A importância do complexo turístico
O Complexo do Canjica é conhecido por suas águas cristalinas e cânions impressionantes, atraindo visitantes que buscam lazer e aventura. A disputa não é apenas judicial; ela tem implicações diretas sobre a economia local, especialmente em um momento em que a região busca o fortalecimento do setor turístico. O turismo representa uma parte significativa da economia local e é fundamental para o sustento de diversas famílias na região.

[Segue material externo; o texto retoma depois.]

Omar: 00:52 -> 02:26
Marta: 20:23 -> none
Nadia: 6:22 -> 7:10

Impactos sociais e econômicos da disputa
Um aspecto preocupante revelado pela PGE-GO é o impacto da disputa nos serviços públicos e na coleta de dados demográficos. O município de Cavalcante, por exemplo, registrou uma redução de repasses do Fundo de Participação dos Municípios (FPM) devido à exclusão de parte da sua população no último censo do Instituto Brasileiro de Geografia e Estatística (IBGE). Esses fatores criam um panorama de incertezas para os moradores, que se veem sem a definição clara de pertencimento a um estado ou outro.
As ações da Procuradoria
O procurador-geral de Goiás, Rafael Arruda, ressaltou que o governo buscou solucionar o problema administrativamente junto a órgãos como a Diretoria de Serviço Geográfico do Exército e o IBGE sem sucesso. Ele argumenta que a ocupação irregular violaria a organização político-administrativa do Brasil, além de afetar diretamente o cotidiano dos moradores da área.

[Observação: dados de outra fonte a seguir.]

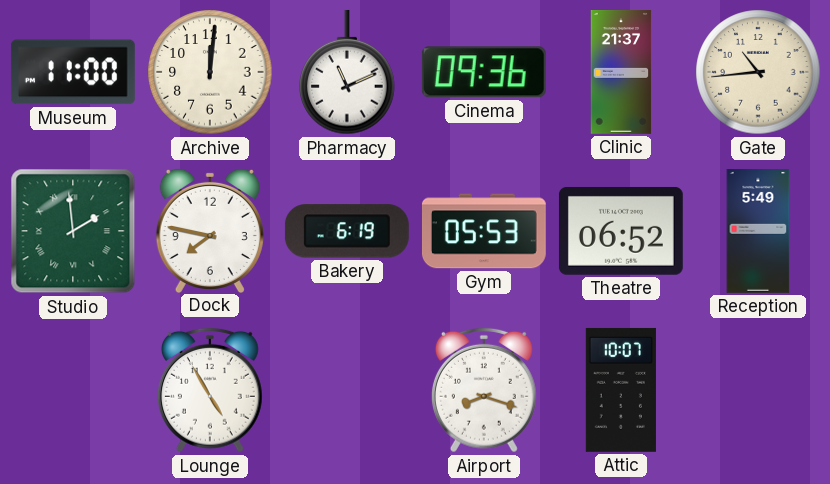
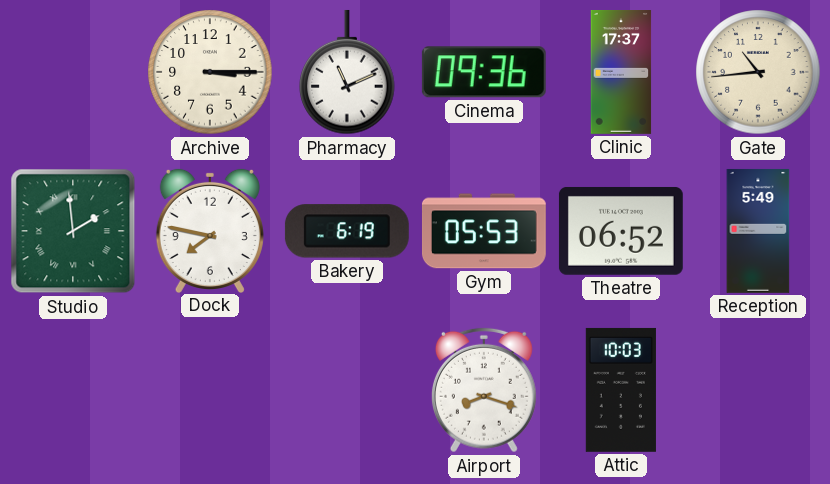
Museum: 11:00 -> none
Archive: 12:01 -> 3:15
Clinic: 21:37 -> 17:37
Lounge: 4:55 -> none
Attic: 10:07 -> 10:03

Inclusão da área kalunga na disputa
Além disso, a área em questão inclui a região conhecida como “Quilombo Kalunga dos Morros”, que demanda uma atenção especial. O município de Cavalcante, segundo seu prefeito Vilmar Kalunga, deve lutar pelo reconhecimento da área como parte de Goiás, alegando que a movimentação do Tocantins foi motivada por interesses turísticos e minerários, o que acelera a urgência do tema.

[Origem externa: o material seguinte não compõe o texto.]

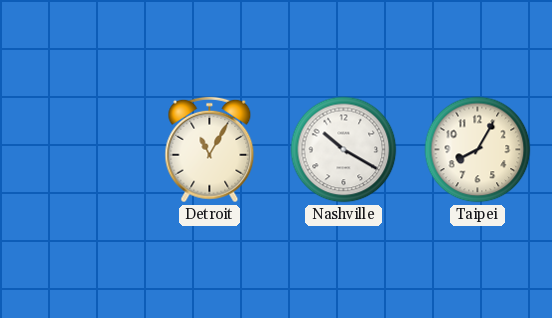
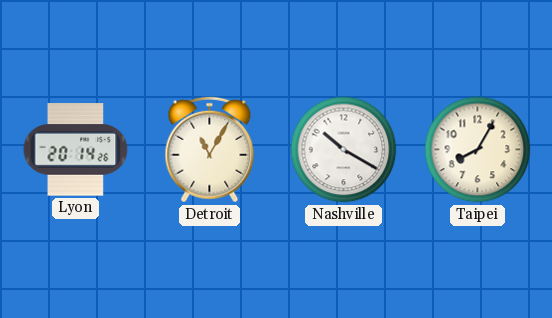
Lyon: none -> 20:14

A repercussão nas redes sociais
Nas mídias sociais, a questão tem gerado debates acalorados. O prefeito de Paranã, Fábio da Farmácia, tem compartilhado a importância do turismo na região, enquanto defensores de Tocantins afirmam que o Complexo do Canjica é do estado tocantinense. Um vídeo recente com a presença do deputado federal Ricardo Ayres reforça a posição de que o complexo deve pertencer ao Tocantins, evidenciando as tensões locais.
Próximos passos e implicações futuras
O STF precisará avaliar a Ação Cível Originária para que a questão do Complexo do Canjica seja esclarecida. Os próximos passos dependerão das decisões judiciais e poderão ter consequências duradouras para os habitantes da região e para a administração do turismo em ambas as unidades federativas.
Ainda está por vir uma resolução definitiva que não apenas clarifique as divisas, mas que também promova a convivência pacífica e a colaboração para o desenvolvimento sustentável em uma das regiões mais lindas do Brasil. O complexo ecoa a luta por identidade e pertencimento, temas centrais em um país tão diverso e cheio de nuances.